TRY IT »
Your output should reproduce each entry exactly, with none of its pictures.
____
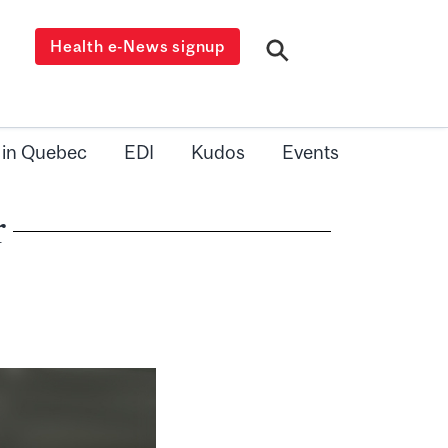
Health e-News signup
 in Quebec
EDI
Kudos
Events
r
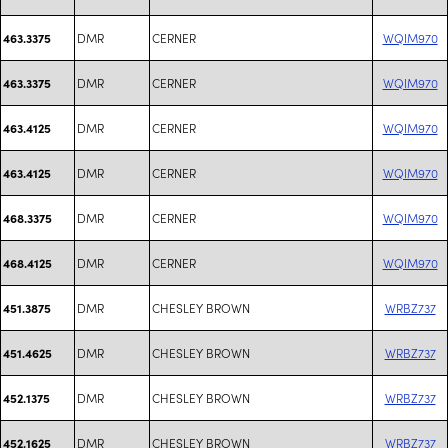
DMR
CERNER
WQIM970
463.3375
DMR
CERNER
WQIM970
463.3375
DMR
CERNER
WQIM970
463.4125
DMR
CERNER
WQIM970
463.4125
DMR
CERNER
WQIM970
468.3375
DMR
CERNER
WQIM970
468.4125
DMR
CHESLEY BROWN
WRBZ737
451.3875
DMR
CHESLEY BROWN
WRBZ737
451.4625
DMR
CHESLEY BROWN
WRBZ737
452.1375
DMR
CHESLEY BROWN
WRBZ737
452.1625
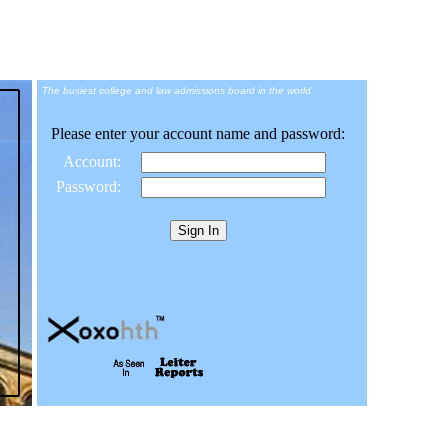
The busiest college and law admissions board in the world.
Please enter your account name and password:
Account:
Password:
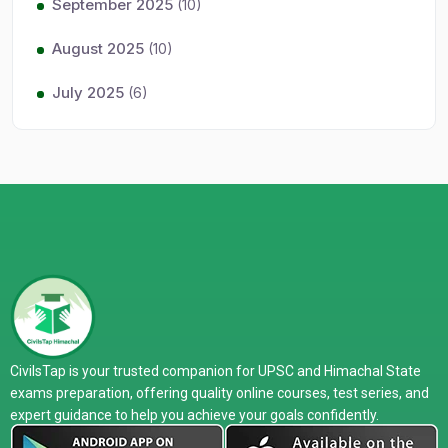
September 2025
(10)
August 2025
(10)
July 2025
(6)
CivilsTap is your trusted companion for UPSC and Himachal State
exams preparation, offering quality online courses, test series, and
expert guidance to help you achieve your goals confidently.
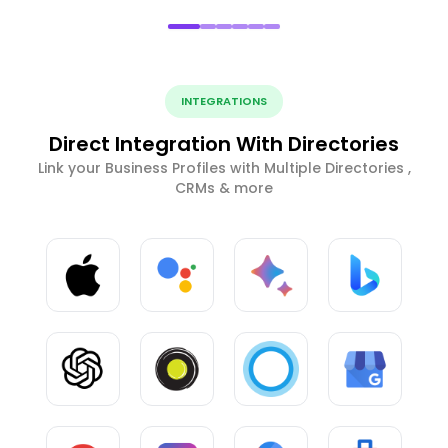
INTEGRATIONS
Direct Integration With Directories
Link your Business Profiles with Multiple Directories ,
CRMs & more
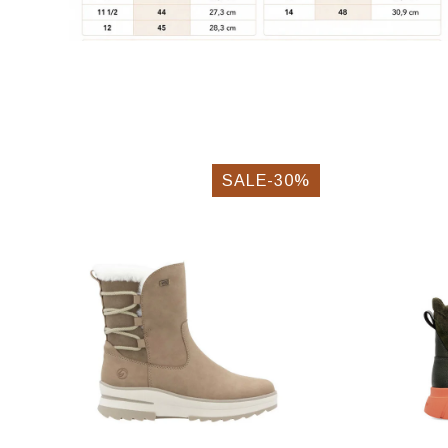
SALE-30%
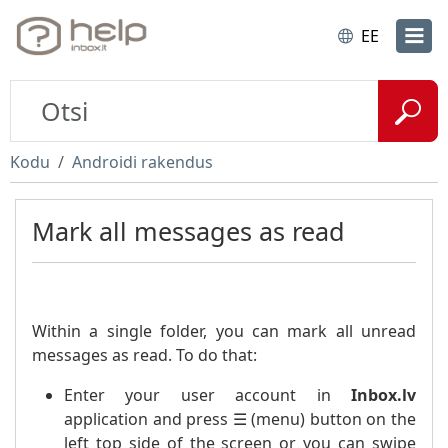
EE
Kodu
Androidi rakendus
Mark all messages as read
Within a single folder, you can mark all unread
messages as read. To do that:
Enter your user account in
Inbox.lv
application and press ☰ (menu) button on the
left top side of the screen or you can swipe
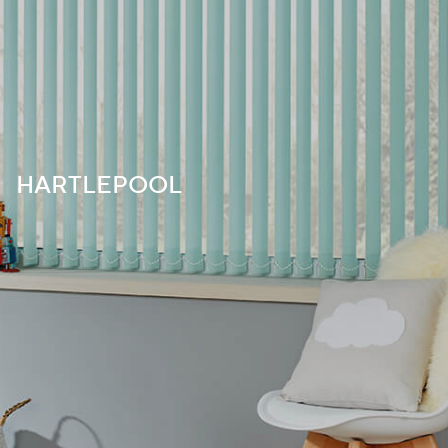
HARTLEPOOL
____
COMPLETED EXERCISE »
Health e-News signup
 in Quebec
EDI
Kudos
Events
r
DMR
CERNER
WQIM970
463.3375
DMR
CERNER
WQIM970
463.3375
DMR
CERNER
WQIM970
463.4125
DMR
CERNER
WQIM970
463.4125
DMR
CERNER
WQIM970
468.3375
DMR
CERNER
WQIM970
468.4125
DMR
CHESLEY BROWN
WRBZ737
451.3875
DMR
CHESLEY BROWN
WRBZ737
451.4625
DMR
CHESLEY BROWN
WRBZ737
452.1375
DMR
CHESLEY BROWN
WRBZ737
452.1625
The busiest college and law admissions board in the world.
Please enter your account name and password:
Account:
Password:
September 2025
(10)
August 2025
(10)
July 2025
(6)
CivilsTap is your trusted companion for UPSC and Himachal State
exams preparation, offering quality online courses, test series, and
expert guidance to help you achieve your goals confidently.
INTEGRATIONS
Direct Integration With Directories
Link your Business Profiles with Multiple Directories ,
CRMs & more
SALE-30%
EE
Kodu
Androidi rakendus
Mark all messages as read
Within a single folder, you can mark all unread
messages as read. To do that:
Enter your user account in
Inbox.lv
application and press ☰ (menu) button on the
left top side of the screen or you can swipe
HARTLEPOOL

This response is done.